Monday, 24 February 2014

Towards the End at Warwick


Janis’s Hyacinth in Bloom


We begin what is always scheduled every year, by date anyway, to be the last week of our Winter stay in Warwick. At the beginning of November, after we arrive here, we inevitably say (every time) “We’re here now till the end of February when we hope to start our next cruise.”

But after four years of making this presumptuous preamble, we have yet to leave on, or even around the first day of March. There is always something that holds us up; like the weather being too bad (you can’t expect great things from us ‘fair weather’ sailors after all!) or Janis isn’t expected back from her travels abroad till March (These New Zealanders can’t cope at all well with our Northern Winters you know!) or the canal authorities have blocked us in at both ends by having lock gates out of commission; they are behind with their work schedule. In which case perhaps I should admit rather retrospectively that we in this country don’t appear to cope very well with our Northern Winters either.

But this year we have been very lucky with the elements so far; here in Warwick we have experienced none of the extreme weather that has plagued other parts of the country so dreadfully and in the four months, I have awoken in the morning to two mild frosts only.

With the air temperature now well up into double figures, there is no reason why this should hold us up at the weekend. Janis is due back from Sri Lanka on Friday and as far as we can tell there is no work going on along the Grand Union Canal to the immediate north of us. So it occurs to me that nothing can possibly hold us up this time and we should leave, with very little anxiety, at the weekend.


I have a visitor due to join me for the passage up through the Hatton Flight of twenty one locks and when I made the original arrangement with the lady, because of what I have mentioned above, I told her to be prepared to leave at very short notice. But it seems my notice was not long enough when I phoned recently to tell her we were off at the weekend.

“Oh dear!” she  said sadly. “ I’m scheduled to work then. Is there any chance of putting off the departure till sometime in the following week?”

So here we go again. The coincidence is uncanny isn’t it? Our departure is on 3rd March at the earliest. But actually the delay will give Janis, having only arrived back on Friday, time to get fully acclimatised to our UK Spring (bless her!)


Winter Pansy


On Thursday last I had a pleasant surprise in a phone call from my younger son Alex to ask if he could visit and stay the night aboard. It was only to be a fleeting visit as he had family commitments to attend to at home in Wiltshire the following day.

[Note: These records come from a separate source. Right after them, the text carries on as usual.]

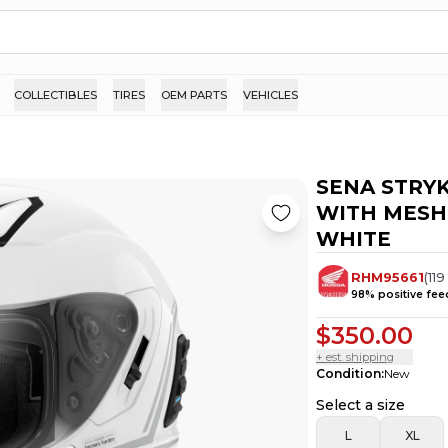
COLLECTIBLES
TIRES
OEM PARTS
VEHICLES
SENA STRY
WITH MESH
WHITE
RHM95661
(
119
98
% positive fe
$350.00
+ est. shipping
Condition
:
New
Select a size
L
XL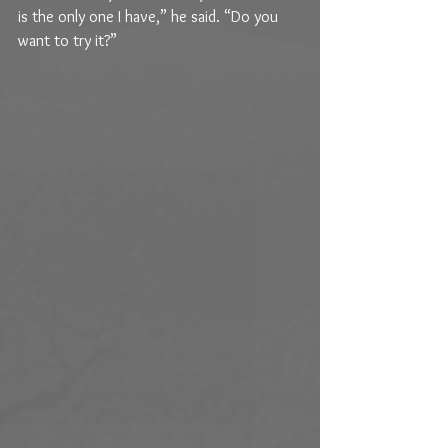
is the only one I have,” he said. “Do you 
want to try it?” 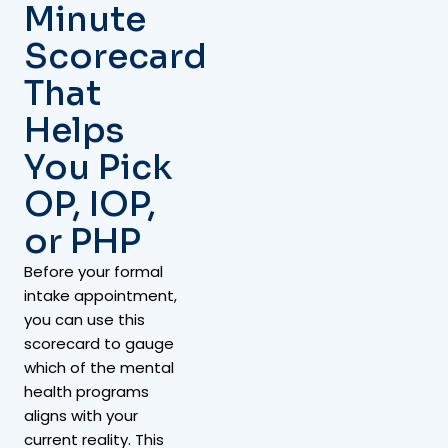
Minute
Scorecard
That
Helps
You Pick
OP, IOP,
or PHP
Before your formal
intake appointment,
you can use this
scorecard to gauge
which of the mental
health programs
aligns with your
current reality. This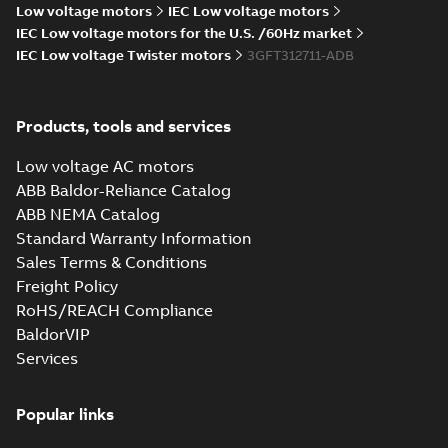
05
-
3,90 MB
Low voltage motors
IEC Low voltage motors
IEC Low voltage motors for the U.S. /60Hz market
M3FT315 4
IEC Low voltage Twister motors
3GFT312711-ADB
IMB3/IM1001;TOP 750
Summary:
M3FT315 4
ZIP
ZIP
IMB3/IM1001;TOP 750
CAD outline drawing
-
English
-
2026-05-
05
-
3,89 MB
Products, tools and services
M3FT315 4
Low voltage AC motors
IMB35/IM2001;TOP
Summary:
M3FT315 4
PDF
ABB Baldor-Reliance Catalog
750
IMB35/IM2001;TOP 750
ABB NEMA Catalog
Drawing
-
English
-
2026-
05-05
-
0,64 MB
Standard Warranty Information
Sales Terms & Conditions
Freight Policy
M3FT315 4
RoHS/REACH Compliance
IMB35/IM2001;TOP 750
Summary:
M3FT315 4
BaldorVIP
ZIP
ZIP
IMB35/IM2001;TOP 750
Services
CAD outline drawing
-
English
-
2026-05-
05
-
12,95 MB
Popular links
M3FT315 4
IMB3/IM1001;TOP
Summary:
M3FT315 4
PDF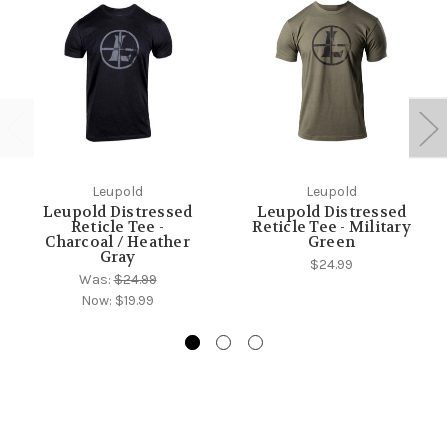
Leupold
Leupold
Leupold Distressed
Leupold Distressed
Reticle Tee -
Reticle Tee - Military
Charcoal / Heather
Green
Gray
$24.99
Was:
$24.99
Now:
$19.99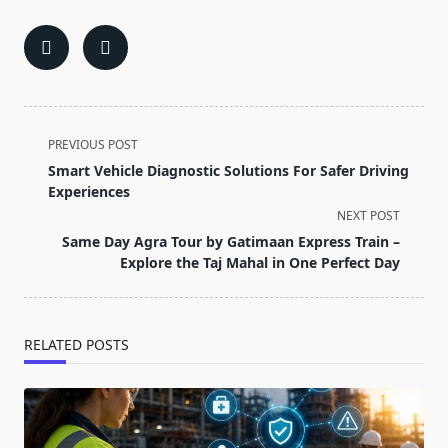
<span
PREVIOUS POST
class="nav-
Smart Vehicle Diagnostic Solutions For Safer Driving
subtitle
Experiences
screen-
NEXT POST
reader-
Same Day Agra Tour by Gatimaan Express Train –
text">Page</span>
Explore the Taj Mahal in One Perfect Day
RELATED POSTS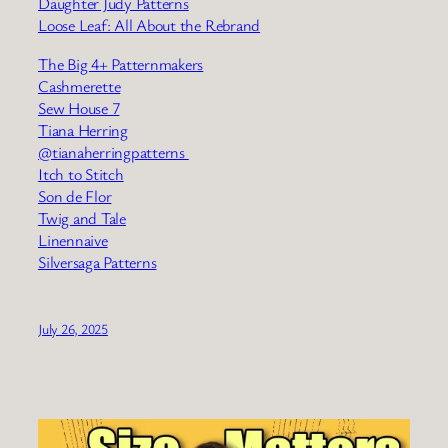
Daughter Judy Patterns
Loose Leaf: All About the Rebrand
The Big 4+ Patternmakers
Cashmerette
Sew House 7
Tiana Herring
@tianaherringpatterns
Itch to Stitch
Son de Flor
Twig and Tale
Linennaive
Silversaga Patterns
July 26, 2025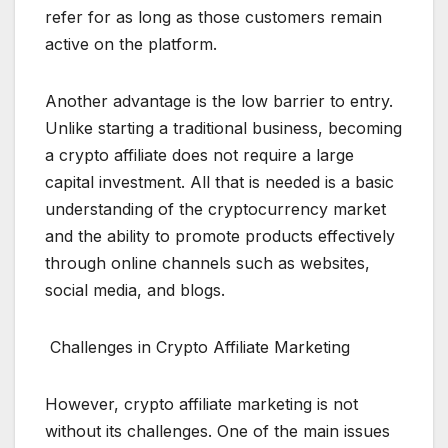
refer for as long as those customers remain
active on the platform.
Another advantage is the low barrier to entry.
Unlike starting a traditional business, becoming
a crypto affiliate does not require a large
capital investment. All that is needed is a basic
understanding of the cryptocurrency market
and the ability to promote products effectively
through online channels such as websites,
social media, and blogs.
Challenges in Crypto Affiliate Marketing
However, crypto affiliate marketing is not
without its challenges. One of the main issues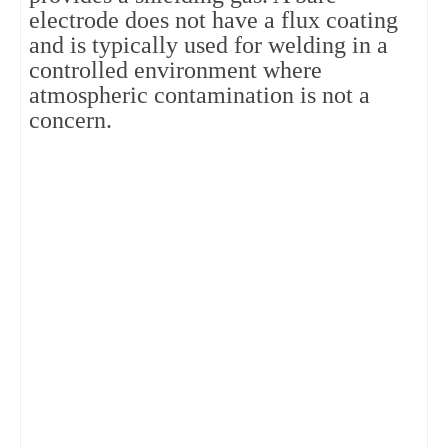
electrode does not have a flux coating
and is typically used for welding in a
controlled environment where
atmospheric contamination is not a
concern.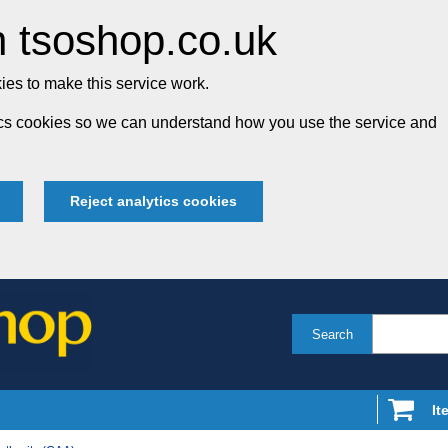
 tsoshop.co.uk
es to make this service work.
tics cookies so we can understand how you use the service and
Reject analytics cookies
Search
It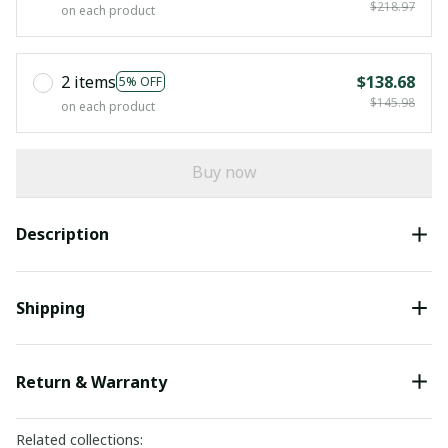
$218.97
on each product
2 items
$138.68
5% OFF
$145.98
on each product
Buy now
Description
Shipping
Return & Warranty
Related collections: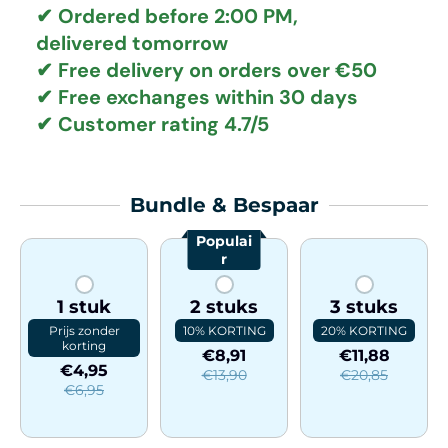
✔ Ordered before 2:00 PM,
delivered tomorrow
✔
Free delivery
on orders over €50
✔ Free exchanges
within 30 days
✔ Customer rating
4.7/5
Bundle & Bespaar
Populai
r
1 stuk
2 stuks
3 stuks
Prijs zonder
10% KORTING
20% KORTING
korting
€8,91
€11,88
€4,95
€13,90
€20,85
€6,95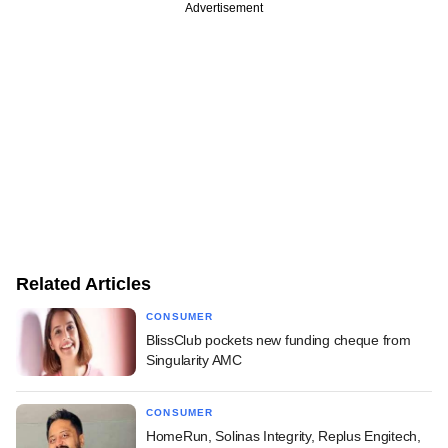
Advertisement
Related Articles
CONSUMER
BlissClub pockets new funding cheque from
Singularity AMC
CONSUMER
HomeRun, Solinas Integrity, Replus Engitech,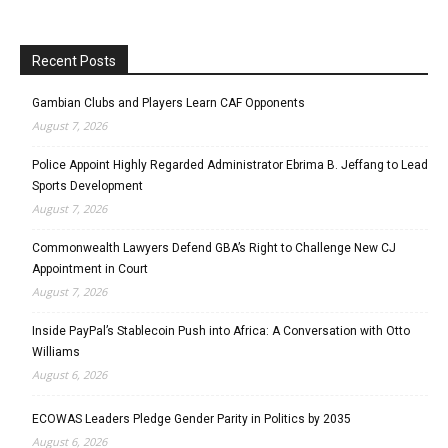
Recent Posts
Gambian Clubs and Players Learn CAF Opponents
August 7, 2026
Police Appoint Highly Regarded Administrator Ebrima B. Jeffang to Lead
Sports Development
August 7, 2026
Commonwealth Lawyers Defend GBA’s Right to Challenge New CJ
Appointment in Court
August 7, 2026
Inside PayPal’s Stablecoin Push into Africa: A Conversation with Otto
Williams
August 6, 2026
ECOWAS Leaders Pledge Gender Parity in Politics by 2035
August 6, 2026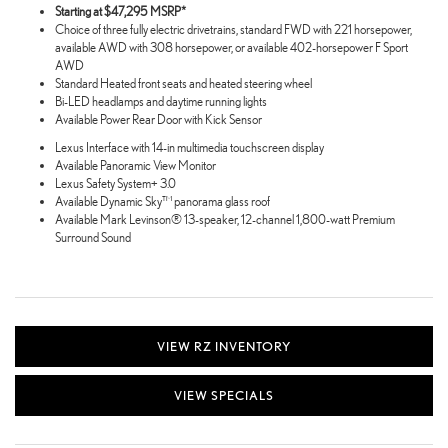
Starting at $47,295 MSRP*
Choice of three fully electric drivetrains, standard FWD with 221 horsepower,
available AWD with 308 horsepower, or available 402-horsepower F Sport
AWD
Standard Heated front seats and heated steering wheel
Bi-LED headlamps and daytime running lights
Available Power Rear Door with Kick Sensor
Lexus Interface with 14-in multimedia touchscreen display
Available Panoramic View Monitor
Lexus Safety System+ 3.0
Available Dynamic Sky™ panorama glass roof
Available Mark Levinson® 13-speaker, 12-channel 1,800-watt Premium
Surround Sound
VIEW RZ INVENTORY
VIEW SPECIALS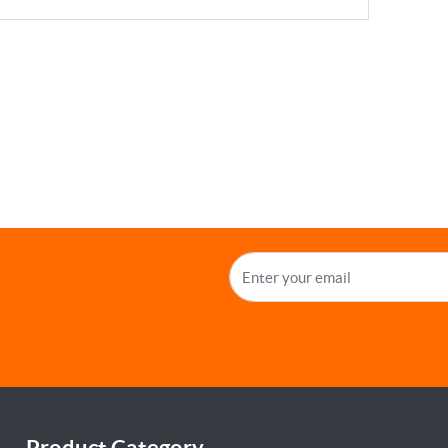
Product Category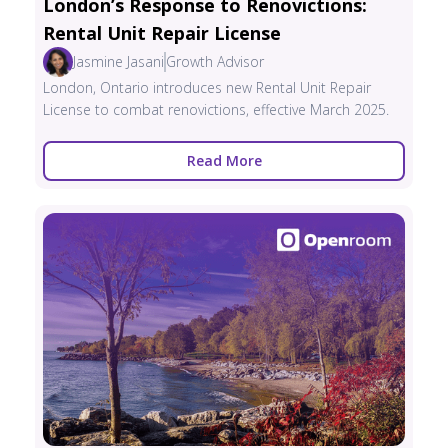
London’s Response to Renovictions:
Rental Unit Repair License
Jasmine Jasani
Growth Advisor
London, Ontario introduces new Rental Unit Repair
License to combat renovictions, effective March 2025.
Read More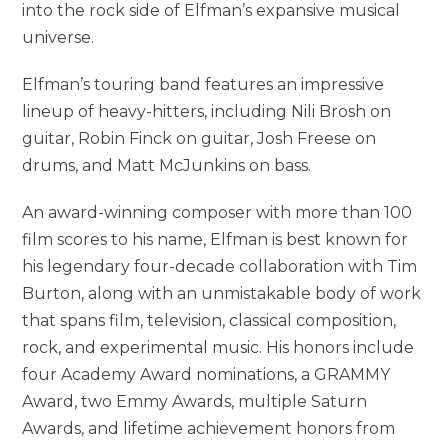
into the rock side of Elfman’s expansive musical
universe.
Elfman’s touring band features an impressive
lineup of heavy-hitters, including Nili Brosh on
guitar, Robin Finck on guitar, Josh Freese on
drums, and Matt McJunkins on bass.
An award-winning composer with more than 100
film scores to his name, Elfman is best known for
his legendary four-decade collaboration with Tim
Burton, along with an unmistakable body of work
that spans film, television, classical composition,
rock, and experimental music. His honors include
four Academy Award nominations, a GRAMMY
Award, two Emmy Awards, multiple Saturn
Awards, and lifetime achievement honors from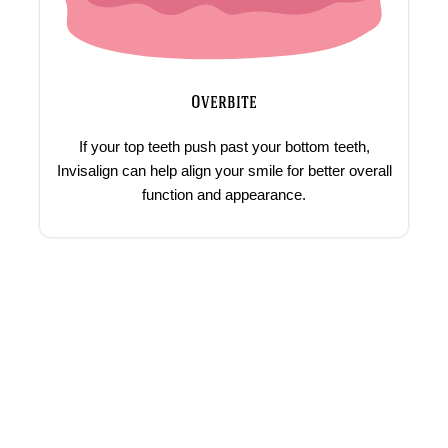
Overbite
If your top teeth push past your bottom teeth,
Invisalign can help align your smile for better overall
function and appearance.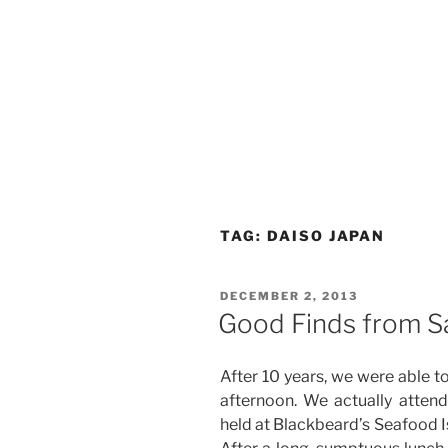
TAG:
DAISO JAPAN
POSTED
DECEMBER 2, 2013
ON
Good Finds from Sa
After 10 years, we were able to 
afternoon. We actually attend
held at Blackbeard’s Seafood Is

Of course I said yes and he arrived by train later in the afternoon. I took him out to a swish meal that evening at an equally swish place (well, some call Wetherspoons that anyway) where we enjoyed their ‘Curry Club’ menu, which as always was delicious. The following day, before he caught the train home in the afternoon, we walked around Warwick in the wonderful low but bright sunshine, and I showed him all the lively places of interest in and around the town (other than Wetherspoons!). It was a sheer pleasure to see him again.


Vivid Sunset in a rain shower behind Warwick Castle


Sunset over St Nicholas Park to tell us it’s all over


The next day, Saturday, dawned fine and sunny again as I set off to catch the train to Oxford and then the bus from the railway station to Abingdon. ‘Futurest’ and ‘Roots and Wings' had visited there last Summer so with time to spare till I was due to attend a recital at St Nicholas’s Church in the Market Place, I wandered down to the River Thames, across the medieval bridge with the ‘Nags Head’ pub on an island in the middle and noted that the waters were high and flowing fast around the bridge buttresses. It was so different from just a few months ago, when all had been quiet and somnolent.

The recital was one given by my elder son Rupert on the piano with two lady friends; one played the flute and the second was a professional opera singer.


St Nicholas Church, Abingdon


The Concert Flyer


Rupert began the proceedings by playing Debussy's First Arabesque without a flaw as far as I could tell, magnificently and then till the tea interval he accompanied Fleur on her well accomplished flute. This lady also played the piano afterwards for her friend Frances who sang with a strong and very lyrical Soprano voice. I was sad when it all had to end. 

All my family were there to give their brother support which was lovely. E-J  with her husband Steve and son George and I was most surprised to see Alex too with his wife Catherine and nearly two year old daughter Penny. It was the latter’s first ever concert experience and she behaved beautifully as if she was enjoying it all. On the Friday when he had visited me he thought he would not be able to make the journey as his car was in dock and he was doubtful whether he would have it back in time so it was wonderful to see him.

Afterwards the whole family went to the local branch of Ask and enjoyed a pizza each before setting off on our individual and yet lonely ways home after such a beautiful day.